**What the exercise asks**
Wherever the word "title" appears in a line of the data, that line should be copied.

**Recorded data**
--- START ---

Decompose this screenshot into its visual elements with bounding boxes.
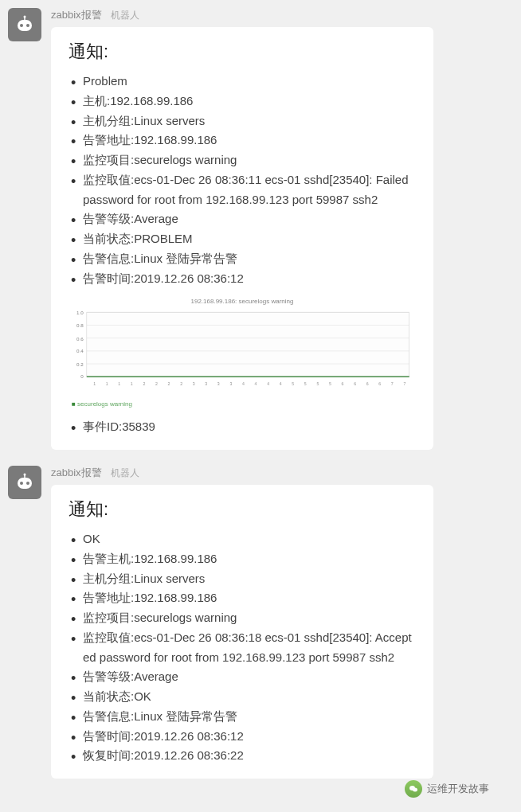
bot-avatar bbox=[8, 466, 41, 499]
svg-text:5: 5 bbox=[329, 381, 331, 386]
list-item: 主机分组:Linux servers bbox=[83, 569, 416, 589]
chart-legend: securelogs warning bbox=[69, 400, 416, 408]
svg-text:5: 5 bbox=[292, 381, 294, 386]
wechat-icon bbox=[405, 780, 422, 798]
svg-text:3: 3 bbox=[217, 381, 220, 386]
svg-rect-46 bbox=[18, 478, 32, 489]
sender-tag: 机器人 bbox=[111, 467, 139, 478]
bot-avatar bbox=[8, 8, 41, 41]
list-item: 告警等级:Average bbox=[83, 209, 416, 229]
svg-text:6: 6 bbox=[342, 381, 344, 386]
svg-text:0: 0 bbox=[80, 374, 84, 380]
svg-rect-2 bbox=[18, 20, 32, 31]
svg-text:6: 6 bbox=[354, 381, 356, 386]
chat-message: zabbix报警 机器人 通知: OK 告警主机:192.168.99.186 … bbox=[8, 466, 513, 779]
svg-text:0.4: 0.4 bbox=[76, 348, 84, 353]
message-bubble: 通知: Problem 主机:192.168.99.186 主机分组:Linux… bbox=[51, 27, 433, 450]
sender-tag: 机器人 bbox=[111, 10, 139, 21]
svg-text:0.8: 0.8 bbox=[76, 322, 84, 328]
chat-message: zabbix报警 机器人 通知: Problem 主机:192.168.99.1… bbox=[8, 8, 513, 450]
svg-text:4: 4 bbox=[255, 381, 257, 386]
message-bubble: 通知: OK 告警主机:192.168.99.186 主机分组:Linux se… bbox=[51, 485, 433, 779]
svg-text:2: 2 bbox=[180, 381, 182, 386]
svg-text:7: 7 bbox=[391, 381, 394, 386]
svg-text:4: 4 bbox=[267, 381, 269, 386]
list-item: 主机:192.168.99.186 bbox=[83, 92, 416, 111]
list-item: 告警地址:192.168.99.186 bbox=[83, 131, 416, 150]
list-item: OK bbox=[83, 529, 416, 549]
svg-text:4: 4 bbox=[280, 381, 282, 386]
svg-point-48 bbox=[26, 482, 29, 485]
svg-text:3: 3 bbox=[205, 381, 207, 386]
chart-svg: 1.0 0.8 0.6 0.4 0.2 0 1111 2222 3333 444… bbox=[69, 306, 416, 394]
list-item: 当前状态:OK bbox=[83, 687, 416, 707]
sender-info: zabbix报警 机器人 bbox=[51, 8, 513, 22]
list-item: 事件ID:35839 bbox=[83, 417, 416, 437]
notification-title: 通知: bbox=[69, 40, 416, 64]
svg-text:1: 1 bbox=[93, 381, 96, 386]
list-item: 监控取值:ecs-01-Dec 26 08:36:11 ecs-01 sshd[… bbox=[83, 170, 416, 210]
list-item: 监控取值:ecs-01-Dec 26 08:36:18 ecs-01 sshd[… bbox=[83, 628, 416, 668]
svg-text:5: 5 bbox=[316, 381, 319, 386]
sender-name: zabbix报警 bbox=[51, 467, 102, 478]
svg-point-50 bbox=[413, 788, 417, 792]
svg-text:3: 3 bbox=[229, 381, 232, 386]
svg-text:1: 1 bbox=[106, 381, 108, 386]
watermark-text: 运维开发故事 bbox=[427, 782, 489, 796]
chart-title: 192.168.99.186: securelogs warning bbox=[69, 298, 416, 305]
list-item: 告警信息:Linux 登陆异常告警 bbox=[83, 249, 416, 269]
message-content: zabbix报警 机器人 通知: OK 告警主机:192.168.99.186 … bbox=[51, 466, 513, 779]
svg-text:2: 2 bbox=[155, 381, 158, 386]
svg-point-47 bbox=[20, 482, 23, 485]
svg-text:4: 4 bbox=[242, 381, 245, 386]
robot-icon bbox=[12, 12, 37, 37]
notification-list: OK 告警主机:192.168.99.186 主机分组:Linux server… bbox=[69, 529, 416, 766]
svg-text:7: 7 bbox=[403, 381, 405, 386]
svg-text:0.6: 0.6 bbox=[76, 336, 84, 342]
svg-text:0.2: 0.2 bbox=[76, 361, 84, 367]
svg-text:1: 1 bbox=[131, 381, 133, 386]
list-item: 告警主机:192.168.99.186 bbox=[83, 549, 416, 569]
notification-list: Problem 主机:192.168.99.186 主机分组:Linux ser… bbox=[69, 72, 416, 288]
svg-point-4 bbox=[26, 24, 29, 27]
svg-text:5: 5 bbox=[304, 381, 307, 386]
svg-text:2: 2 bbox=[143, 381, 145, 386]
svg-text:6: 6 bbox=[366, 381, 369, 386]
svg-text:3: 3 bbox=[193, 381, 195, 386]
list-item: 告警地址:192.168.99.186 bbox=[83, 588, 416, 608]
svg-rect-5 bbox=[87, 312, 409, 377]
list-item: 告警时间:2019.12.26 08:36:12 bbox=[83, 727, 416, 747]
list-item: 恢复时间:2019.12.26 08:36:22 bbox=[83, 746, 416, 766]
sender-info: zabbix报警 机器人 bbox=[51, 466, 513, 480]
svg-point-3 bbox=[20, 24, 23, 27]
robot-icon bbox=[12, 470, 37, 495]
list-item: 主机分组:Linux servers bbox=[83, 111, 416, 131]
sender-name: zabbix报警 bbox=[51, 9, 102, 21]
list-item: 告警时间:2019.12.26 08:36:12 bbox=[83, 269, 416, 289]
list-item: 告警等级:Average bbox=[83, 667, 416, 687]
chart-container: 192.168.99.186: securelogs warning 1.0 0… bbox=[69, 298, 416, 408]
svg-text:2: 2 bbox=[168, 381, 170, 386]
watermark: 运维开发故事 bbox=[405, 780, 489, 798]
list-item: Problem bbox=[83, 72, 416, 92]
list-item: 监控项目:securelogs warning bbox=[83, 608, 416, 628]
svg-text:1.0: 1.0 bbox=[76, 310, 84, 316]
message-content: zabbix报警 机器人 通知: Problem 主机:192.168.99.1… bbox=[51, 8, 513, 450]
list-item: 监控项目:securelogs warning bbox=[83, 150, 416, 170]
svg-text:6: 6 bbox=[378, 381, 381, 386]
svg-text:1: 1 bbox=[118, 381, 120, 386]
list-item: 当前状态:PROBLEM bbox=[83, 229, 416, 249]
notification-title: 通知: bbox=[69, 498, 416, 521]
list-item: 告警信息:Linux 登陆异常告警 bbox=[83, 707, 416, 727]
notification-list-after: 事件ID:35839 bbox=[69, 417, 416, 437]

--- END ---

**Solved exercise**
notification-title: 通知: bbox=[69, 40, 416, 64]
chart-title: 192.168.99.186: securelogs warning bbox=[69, 298, 416, 305]
notification-title: 通知: bbox=[69, 498, 416, 521]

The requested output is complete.